I stumbled upon Reaper by pure chance while on the hunt for other plugins and thought I’d give it a shot. From the moment you click the download link you can tell it’s not like other DAWs: The compressed installer weighs in at about 10mb and expands to just 40 when everything’s up and running. As a refugee from another DAW, everything was reassuringly familiar – once booted, the fancy-schmancy Reaper logo soon made way to a grid-view and track mixer reminiscent of every other DAW I’d used. That’s not to say that Reaper is simple or basic, however. While you can can simply right-click, add a virtual instrument and play away if you want, there are a number of advanced options at your disposal such as funky manual track routing.
In terms of performance, i’ve been thoroughly impressed.
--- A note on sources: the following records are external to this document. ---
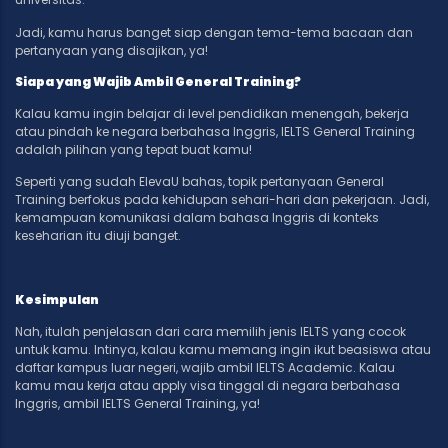
Jadi, kamu harus banget siap dengan tema-tema bacaan dan
pertanyaan yang disajikan, ya!
Siapa yang Wajib Ambil General Training?
Kalau kamu ingin belajar di level pendidikan menengah, bekerja
atau pindah ke negara berbahasa Inggris, IELTS General Training
adalah pilihan yang tepat buat kamu!
Seperti yang sudah ElevaU bahas, topik pertanyaan General
Training berfokus pada kehidupan sehari-hari dan pekerjaan. Jadi,
kemampuan komunikasi dalam bahasa Inggris di konteks
keseharian itu diuji banget.
Kesimpulan
Nah, itulah penjelasan dari cara memilih jenis IELTS yang cocok
untuk kamu. Intinya, kalau kamu memang ingin ikut beasiswa atau
daftar kampus luar negeri, wajib ambil IELTS Academic. Kalau
kamu mau kerja atau apply visa tinggal di negara berbahasa
Inggris, ambil IELTS General Training, ya!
Both CPU and RAM consumption remain relatively low, and the audio engine has kept on trucking even when i’ve deliberately chucked spanners at it (like having things like BBC Iplayer running in the background.) Creating and editing tracks is an absolute doddle, and I’d even go as far as saying that I find the matrix editor in Reaper to be preferable to both Ableton and Logic. Reaper also includes nifty features you wouldn’t expect from a budget piece of software, like the ability to freeze tracks and quickly switch between different takes.
Of course, it’s not all good news. In the style stakes most of the windows look a bit more PC than MAC, with the plugin window deserving extra special mention for total visual hideousness. On the subject of plugins, Reaper also doesn’t have the vast library of plugins and virtual instruments that you would get with the latest version of other DAWs.
Overall though, I’m pleased to say that I’m going to be using Reaper as my main DAW from now on. It might look a little rough around the edges in places, and it might not include all of the extras found in other DAWs, but the core program is fast, easy to use, incredibly efficient and has been surprisingly stable considering the amount of dodgy freeware 3rd-party plugins I use. for about £40 you really cannot go wrong: Go here and give it a try. Go on!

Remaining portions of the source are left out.